In the ninth grade I met a fantastic number of times
with Cookie Harris in the woods . . . Under the pretense
of going over our Algebra notes, given the pressure
of the pop quizzes being served up then
with an alarming frequency, we’d have at
each other, kissing and squishing
against each other . . . She’d stop, in a manner
peculiar to those times, once I had my first full feel
of her breasts (enormous and soft, as I remember —
a source of fascination and grief
to every frenzied boy I knew),
and then we’d go into the dry-humping
segment of our routine until one of us
rolled over and it would all be over . . .

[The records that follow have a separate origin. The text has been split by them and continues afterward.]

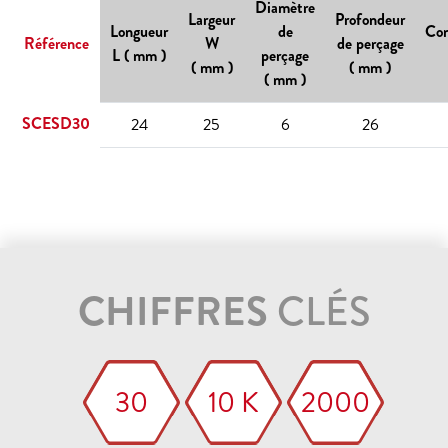
Diamètre
Largeur
Profondeur
Longueur
de
Con
Référence
W
de perçage
L ( mm )
perçage
( mm )
( mm )
( mm )
SCESD30
24
25
6
26
CHIFFRES
CLÉS
30
10 K
2000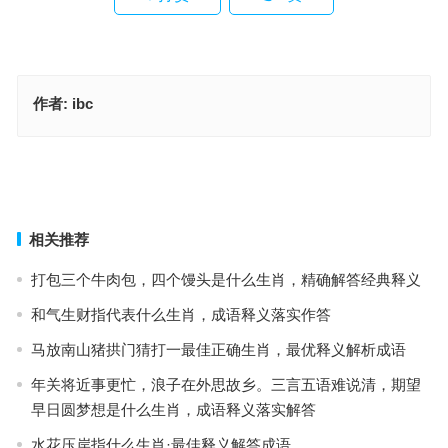
作者:
ibc
美不胜收指是什么生肖，成语释义解析落实
好酒好菜都上今夜不醉不归指代表是什么生肖，阐释公布解答释义
上一篇
下一篇
相关推荐
打包三个牛肉包，四个馒头是什么生肖，精确解答经典释义
和气生财指代表什么生肖，成语释义落实作答
马放南山猪拱门猜打一最佳正确生肖，最优释义解析成语
年关将近事更忙，浪子在外思故乡。三言五语难说清，期望
早日圆梦想是什么生肖，成语释义落实解答
水花压岸指什么生肖·最佳释义解答成语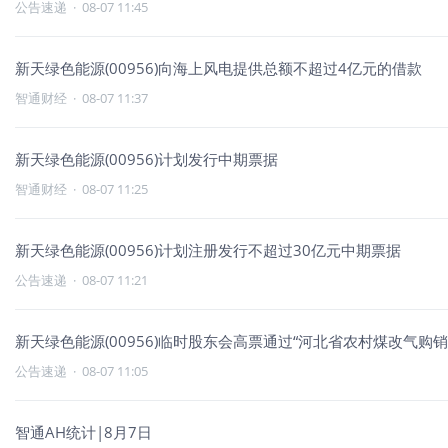
公告速递
·
08-07 11:45
新天绿色能源(00956)向海上风电提供总额不超过4亿元的借款
智通财经
·
08-07 11:37
新天绿色能源(00956)计划发行中期票据
智通财经
·
08-07 11:25
新天绿色能源(00956)计划注册发行不超过30亿元中期票据
公告速递
·
08-07 11:21
新天绿色能源(00956)临时股东会高票通过“河北省农村煤改气购销
公告速递
·
08-07 11:05
智通AH统计|8月7日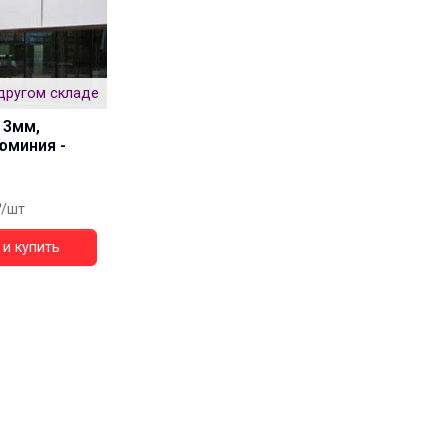
другом складе
 3мм,
юминия -
/шт
и купить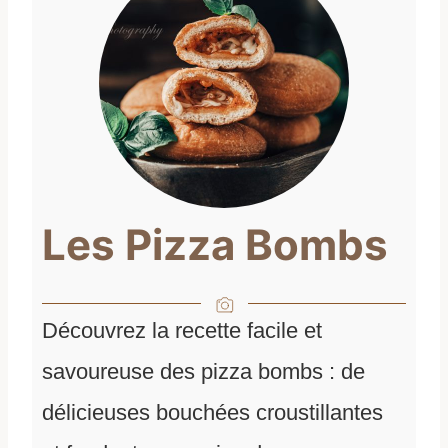
Les Pizza Bombs
Découvrez la recette facile et
savoureuse des pizza bombs : de
délicieuses bouchées croustillantes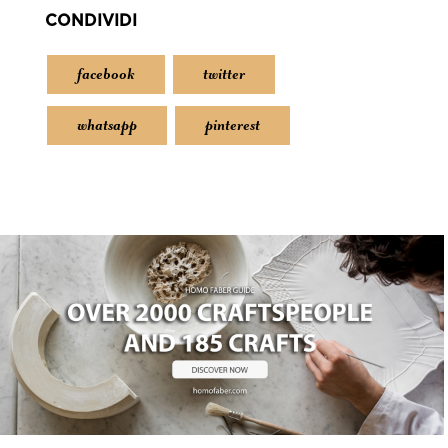
CONDIVIDI
facebook
twitter
whatsapp
pinterest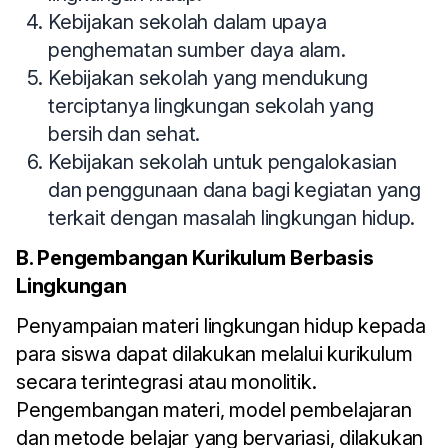
Kebijakan sekolah dalam upaya
penghematan sumber daya alam.
Kebijakan sekolah yang mendukung
terciptanya lingkungan sekolah yang
bersih dan sehat.
Kebijakan sekolah untuk pengalokasian
dan penggunaan dana bagi kegiatan yang
terkait dengan masalah lingkungan hidup.
B. Pengembangan Kurikulum Berbasis
Lingkungan
Penyampaian materi lingkungan hidup kepada
para siswa dapat dilakukan melalui kurikulum
secara terintegrasi atau monolitik.
Pengembangan materi, model pembelajaran
dan metode belajar yang bervariasi, dilakukan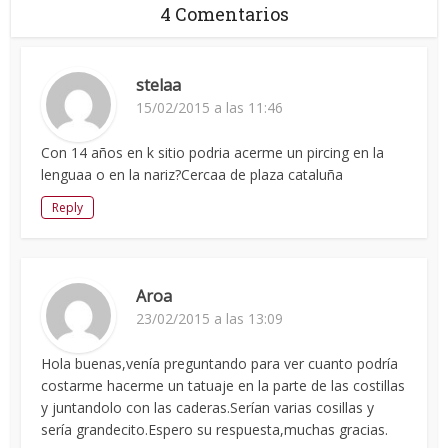
4 Comentarios
stelaa
15/02/2015 a las 11:46
Con 14 años en k sitio podria acerme un pircing en la
lenguaa o en la nariz?Cercaa de plaza cataluña
Reply
Aroa
23/02/2015 a las 13:09
Hola buenas,venía preguntando para ver cuanto podría
costarme hacerme un tatuaje en la parte de las costillas
y juntandolo con las caderas.Serían varias cosillas y
sería grandecito.Espero su respuesta,muchas gracias.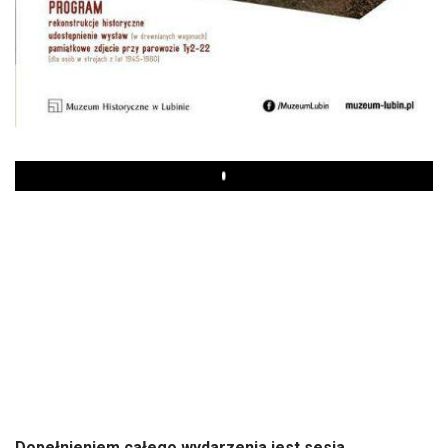
Play
Dopełnieniem całego wydarzenia jest sesja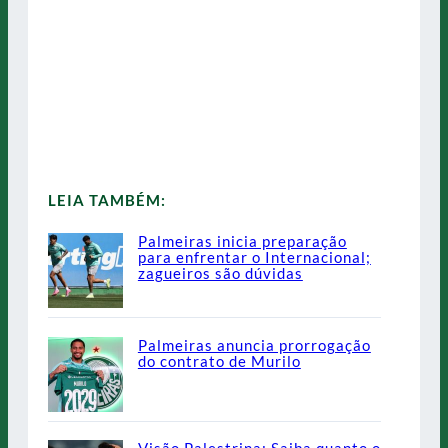
LEIA TAMBÉM:
Palmeiras inicia preparação
para enfrentar o Internacional;
zagueiros são dúvidas
Palmeiras anuncia prorrogação
do contrato de Murilo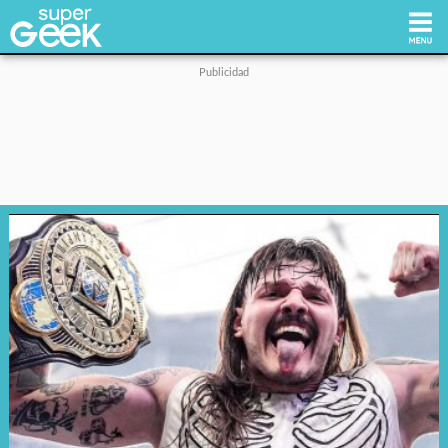
Inicio
Tecnología
Videojuegos
Reviews
Cultura Pop
Streaming
Síguenos: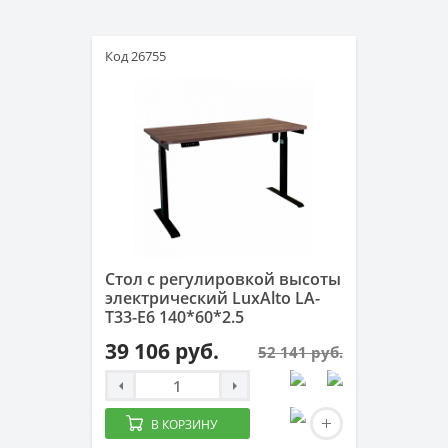
Код 26755
Стол с регулировкой высоты
электрический LuxAlto LA-
T33-E6 140*60*2.5
39 106 руб.
52 141 руб.
В КОРЗИНУ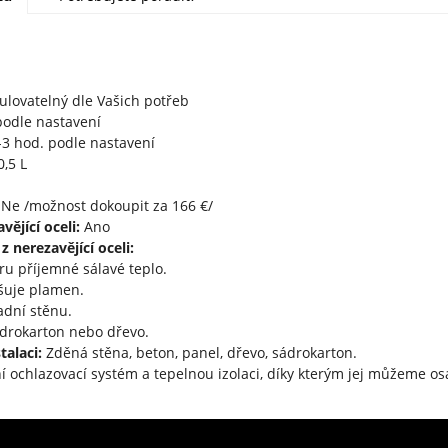
gulovatelný dle Vašich potřeb
odle nastavení
3 hod. podle nastavení
0,5 L
Ne /možnost dokoupit za 166 €/
vějící oceli:
Ano
 nerezavějící oceli:
oru příjemné sálavé teplo.
tšuje plamen.
adní stěnu.
drokarton nebo dřevo.
talaci:
Zděná stěna, beton, panel, dřevo, sádrokarton.
í ochlazovací systém a tepelnou izolaci, díky kterým jej můžeme osa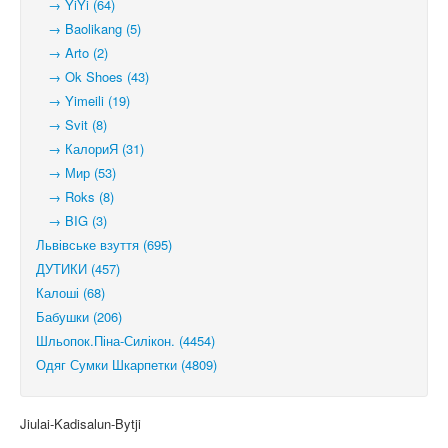
→ YiYi (64)
→ Baolikang (5)
→ Arto (2)
→ Ok Shoes (43)
→ Yimeili (19)
→ Svit (8)
→ КалориЯ (31)
→ Мир (53)
→ Roks (8)
→ BIG (3)
Львівське взуття (695)
ДУТИКИ (457)
Калоші (68)
Бабушки (206)
Шльопок.Піна-Силікон. (4454)
Одяг Сумки Шкарпетки (4809)
Jiulai-Kadisalun-Bytji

We would return, sitting on the invariably damp ground
and in utter depression, to the formulas
and to the grade-gettings of the day . . .
She wanted me to be her boyfriend and led me
to believe I could go farther, much farther,
should I but make the noises of consent
on that front, but I had eyes
for one of the DiFilippo twins
who lived across the tracks and resented me
for the poverty of my parents and my own acne
(which Cookie had a touch of as well —
we were poor kids on the outs, with only
bad skin to inherit), so I withheld what was then
the violent tumult of my callow affections . . .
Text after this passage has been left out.